[PATCH] R600: Use a refined heuristic to choose when switching clause
Vincent Lejeune
vljn at ovi.com
Thu Jun 6 15:15:20 PDT 2013
---
lib/Target/R600/R600MachineScheduler.cpp | 129 +++++++++++++++++++++++++++++--
lib/Target/R600/R600MachineScheduler.h | 5 +-
2 files changed, 125 insertions(+), 9 deletions(-)
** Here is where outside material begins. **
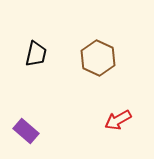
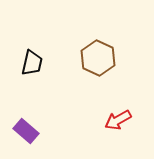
black trapezoid: moved 4 px left, 9 px down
diff --git a/lib/Target/R600/R600MachineScheduler.cpp b/lib/Target/R600/R600MachineScheduler.cpp
index e4a78bf..af57022 100644
--- a/lib/Target/R600/R600MachineScheduler.cpp
+++ b/lib/Target/R600/R600MachineScheduler.cpp
@@ -38,6 +38,8 @@ void R600SchedStrategy::initialize(ScheduleDAGMI *dag) {
const AMDGPUSubtarget &ST = DAG->TM.getSubtarget<AMDGPUSubtarget>();
InstKindLimit[IDFetch] = ST.getTexVTXClauseSize();
+ AluInstCount = 0;
+ FetchInstCount = 0;
}
void R600SchedStrategy::MoveUnits(std::vector<SUnit *> &QSrc,
@@ -47,6 +49,90 @@ void R600SchedStrategy::MoveUnits(std::vector<SUnit *> &QSrc,
QSrc.clear();
}
+static
+unsigned getWFCountLimitedByGPR(unsigned GPRCount) {
+ switch (GPRCount) {
+ case 0:
+ case 1:
+ return 248;
+ case 2:
+ return 124;
+ case 3:
+ return 82;
+ case 4:
+ return 62;
+ case 5:
+ return 49;
+ case 6:
+ return 41;
+ case 7:
+ return 35;
+ case 8:
+ return 31;
+ case 9:
+ return 27;
+ case 10:
+ return 24;
+ case 11:
+ return 22;
+ case 12:
+ return 20;
+ case 13:
+ return 19;
+ case 14:
+ return 17;
+ case 15:
+ return 16;
+ case 16:
+ return 15;
+ case 17:
+ return 14;
+ case 18:
+ case 19:
+ return 13;
+ case 20:
+ return 12;
+ case 21:
+ case 22:
+ return 11;
+ case 23:
+ case 24:
+ return 10;
+ case 25:
+ case 26:
+ case 27:
+ return 9;
+ case 28:
+ case 29:
+ case 30:
+ case 31:
+ return 8;
+ case 32:
+ case 33:
+ case 34:
+ case 35:
+ return 7;
+ case 36:
+ case 37:
+ case 38:
+ case 39:
+ case 40:
+ case 41:
+ return 6;
+ case 42:
+ case 43:
+ case 44:
+ case 45:
+ case 46:
+ case 47:
+ case 48:
+ case 49:
+ return 5;
+ default:
+ return 2;
+ }
+}
+
SUnit* R600SchedStrategy::pickNode(bool &IsTopNode) {
SUnit *SU = 0;
NextInstKind = IDOther;
@@ -59,6 +145,32 @@ SUnit* R600SchedStrategy::pickNode(bool &IsTopNode) {
bool AllowSwitchFromAlu = (CurEmitted >= InstKindLimit[CurInstKind]) &&
(!Available[IDFetch].empty() || !Available[IDOther].empty());
+ if (CurInstKind == IDAlu && !Available[IDFetch].empty()) {
+ // We use the heuristic provided by AMD Accelerated Parallel Processing
+ // OpenCL Programming Guide :
+ // The approx. number of WF that allows TEX inst to hide ALU inst is :
+ // 500 (cycles for TEX) / (AluFetchRatio * 4 (cycles for ALU))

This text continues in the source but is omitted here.